Within the human body, the major role that these blood cells play involves both fighting infection and adapting to intruders. They give very precise, selective responses to the immune system during periods of distress and are therefore considered to be some of the most critical cells in the entire body.
When it comes to isolation techniques for PBMCs, there are three main options to be aware of, all of which bring with them their own advantages and disadvantages that are worth exploring.

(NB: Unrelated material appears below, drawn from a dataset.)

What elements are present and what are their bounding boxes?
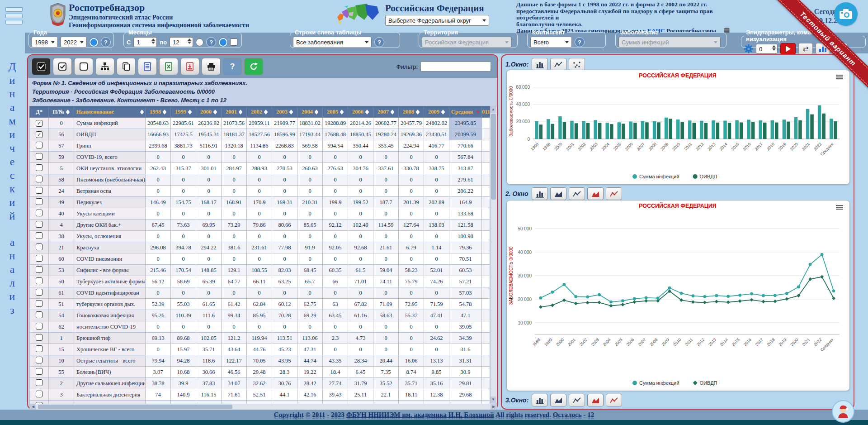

Density Centrifugation with Ficoll-Paque
Beginning in 1968, density centrifugation with Ficoll-Paque was regularly used to isolate PBMCs for a wide range of research purposes – though mainly to evaluate various immune responses within patients. After blood samples are obtained from healthy donors, a gradient medium (with a density of 1.077 g/ml) is then used to separate that whole blood into two distinct fractions.
The PBMCs remain in the upper fraction, otherwise known as the “low density” fraction. Red blood cells and PMNs (polymorphonuclear neutrophils) have a higher density and are thus relegated to the lower fraction.
The major problem with this is that Ficoll-isolated PBMC samples can sometimes be contaminated with red blood cells or PMNs during the density centrifugation process. Because of that, a number of alterative options have been developed that aimed to A) simplify the procedure considerably in terms of the time necessary and samples required, and B) to avoid that contamination with other cell types.
Isolation via Cell Preparation Tubes
Another commonly used method for isolating PBMCs comes by way of cell preparation tubes, or CPTs for short. In this scenario, which differs significantly from Ficoll-Paque, a density gradient is present underneath a gel barrier. Blood samples are drawn directly into the tube and at that point, no further dilution is needed. Centrifugation only takes about 30 minutes, with dramatically limits sample handling times as well.
The other major benefit of this is that most cell preparation tubes not only allow for cell separation during a single step, but that sample then does not have to be removed from the container during transportation. The included gel forms a very stable barrier between each of the layers of a cell, thus avoiding any interaction with some of the denser blood components that are also present.
SepMate Tubes with Lymphoprep
For this technique heparinized blood samples are diluted with phosphate-buffered saline before being layered on top of Lymphoprep. Lymphoprep is a density gradient medium that is often recommended for the isolation of mononuclear cells.
The key difference between this and the Ficoll-Paque method in particular is that SepMate tubes include an insert that actually makes the layering process easier. Not only can blood be layered over the density gradient medium very quickly, but the tube’s design also prevents those layers from mixing. With a SepMate tube, consistent PBMC isolation can happen in as little as 15 minutes with repeatable, predictable results. After that, isolated PBMCs are transferred into a fresh tube for further analysis.
In one study comparing all three of these methods, recovery levels were actually the highest for those samples isolated using cell preparation tubes, then the Ficoll method, then SepMate tubes with Lymphoprep. In that experiment, the cell viability of all three methods was then assessed using a trypan blue exclusion. All three of the techniques saw a cell viability rating of 100% immediately after isolation had taken place.
Regardless of the isolation technique used, there are still a number of important factors that can ultimately affect the outcome of any research being conducted. Nutritional status, hormone levels and even current levels of inflammation will all influence the way immune cells react in a given situation, thus the composition of PBMCs will always depend on the donor. In all three of these methods, experts agree that the ability at which they can reproduce results with cells from multiple donors is ultimately what supports the results they’ve found to begin with.